Every autoregressive LLM — GPT, Llama, DeepSeek, you name it — processes requests in two fundamentally different phases. Understanding these phases, and why they should run on separate hardware, is the key insight behind prefill-decode (PD) disaggregation in SGLang.
The Two Phases of LLM Inference
Prefill (Prompt Processing)
When a request arrives, the model takes the entire input prompt and runs one large parallel forward pass across all tokens. This produces the initial KV cache for the full context.
Prefill is compute-hungry — dominated by matrix multiplications, high FLOPS, a short but intense burst. The goal is fast Time-to-First-Token (TTFT) so the user isn’t staring at a blank screen. It benefits from big batches and high tensor parallelism (TP) to saturate the GPU’s compute units.
Decode (Token-by-Token Generation)
After prefill completes, the model generates one new token at a time, conditioning on everything that came before. Each step appends to the KV cache and produces the next token.
Decode is memory-bandwidth-bound — each step is mostly fetching the growing KV cache from HBM for attention, not performing heavy computation. But generation can run for hundreds or thousands of steps. The goal is high tokens-per-second (TPS) and consistent Time-Per-Output-Token (TPOT). It thrives on concurrency, continuous batching, paged attention, and prefix caching.
These two phases have completely different computational profiles. Prefill wants raw compute. Decode wants memory bandwidth. Running them on the same hardware means compromising on both.
Unified Mode: The Classic Approach
In unified mode (SGLang’s default), a single runtime instance handles both prefill and decode for whatever requests land on it.
This works fine for experiments, small models, or low request rates. But under real production load with mixed traffic, the problems compound:
- Prefill starves decode: A new long-prompt request arrives, prefill takes over the GPUs, and any ongoing decode generations get stalled. Users see jittery output speeds — tokens flowing smoothly, then stuttering whenever a new prefill kicks in.

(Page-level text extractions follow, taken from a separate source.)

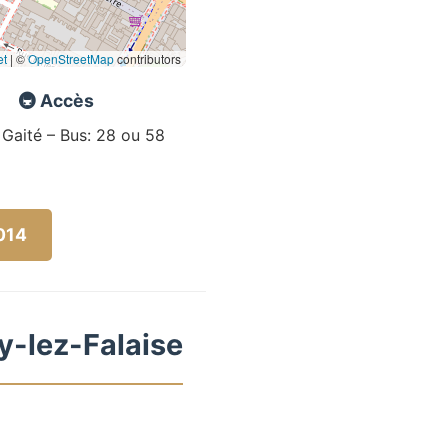
et
|
©
OpenStreetMap
contributors
🚇 Accès
 Gaité – Bus: 28 ou 58
5014
ly-lez-Falaise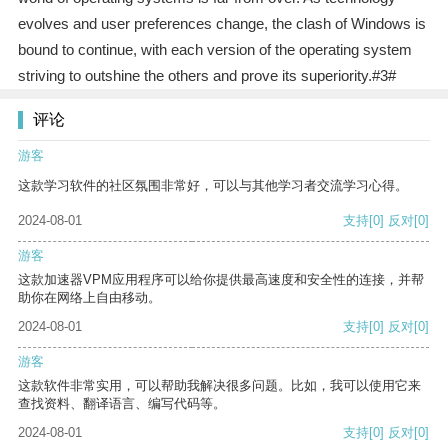
evolves and user preferences change, the clash of Windows is
bound to continue, with each version of the operating system
striving to outshine the others and prove its superiority.#3#
评论
游客
这款学习软件的社区氛围非常好，可以与其他学习者交流学习心得。
2024-08-01
支持
[0]
反对
[0]
游客
这款加速器VPM应用程序可以给你提供最高速度和安全性的连接，并帮
助你在网络上自由移动。
2024-08-01
支持
[0]
反对
[0]
游客
这款软件非常实用，可以帮助我解决很多问题。比如，我可以使用它来
查找资料、翻译语言、编写代码等。
2024-08-01
支持
[0]
反对
[0]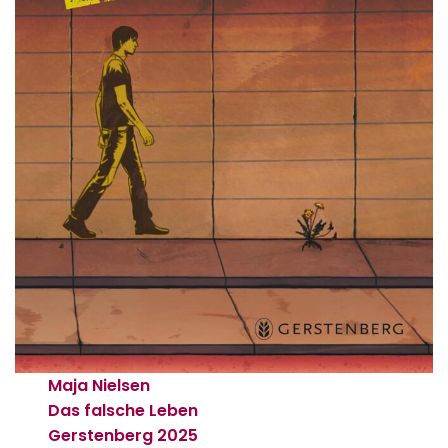
Maja Nielsen
Das falsche Leben
Gerstenberg
2025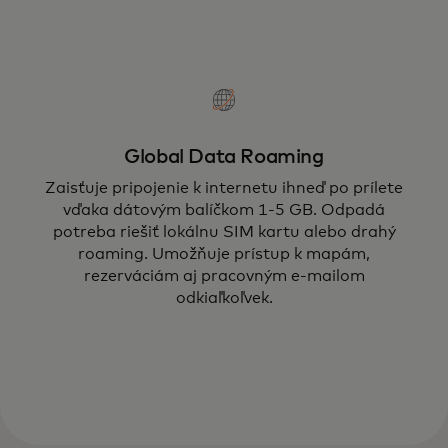
Global Data Roaming
Zaisťuje pripojenie k internetu ihneď po prílete
vďaka dátovým balíčkom 1-5 GB. Odpadá
potreba riešiť lokálnu SIM kartu alebo drahý
roaming. Umožňuje prístup k mapám,
rezerváciám aj pracovným e-mailom
odkiaľkoľvek.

- Decode blocks prefill: Queued decode work holds GPU resources, preventing fresh requests from starting their prefill phase. TTFT degrades under load.

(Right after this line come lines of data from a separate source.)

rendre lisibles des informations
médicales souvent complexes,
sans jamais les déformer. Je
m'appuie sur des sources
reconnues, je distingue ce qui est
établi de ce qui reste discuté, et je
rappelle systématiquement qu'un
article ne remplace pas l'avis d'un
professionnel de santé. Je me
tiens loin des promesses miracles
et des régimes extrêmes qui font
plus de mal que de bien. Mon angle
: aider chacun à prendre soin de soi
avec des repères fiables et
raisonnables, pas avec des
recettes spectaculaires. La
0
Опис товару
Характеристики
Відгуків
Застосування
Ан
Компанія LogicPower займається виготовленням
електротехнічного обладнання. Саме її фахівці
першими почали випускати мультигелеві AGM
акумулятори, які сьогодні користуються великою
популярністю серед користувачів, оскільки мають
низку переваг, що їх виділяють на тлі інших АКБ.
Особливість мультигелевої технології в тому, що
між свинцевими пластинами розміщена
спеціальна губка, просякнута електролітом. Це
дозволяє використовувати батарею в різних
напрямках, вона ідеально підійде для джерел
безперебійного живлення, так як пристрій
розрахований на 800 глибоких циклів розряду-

- Scaling is coarse: Scaling means replicating the entire runtime, but you’re stuck balancing compute-heavy and memory-heavy workloads in the same instances. You can’t independently scale the two phases based on traffic patterns.
The fundamental issue is interference between two workloads that want different things from the hardware.
PD Disaggregation: Splitting the Phases
PD disaggregation physically separates prefill and decode into dedicated instance pools:
- Prefill engines: Dedicated instances that only process prompts. Optimized for compute throughput — often configured with higher TP to parallelize the heavy matrix multiplications.
- Decode instances: Dedicated instances that only generate tokens. Optimized for memory bandwidth and concurrency — typically lower TP per replica but more replicas for parallel generation.
- Router: A cache-aware load balancer (SGLang’s router) that receives incoming requests, forwards prompts to prefill engines, and hands off to decode instances for generation.
The flow looks like this:
- Request arrives at the router
- Router forwards the prompt to a prefill engine
- Prefill engine processes the prompt and produces the KV cache
- KV cache is transferred to a decode instance (via RDMA, NVSHMEM, Mooncake, or similar high-speed interconnect)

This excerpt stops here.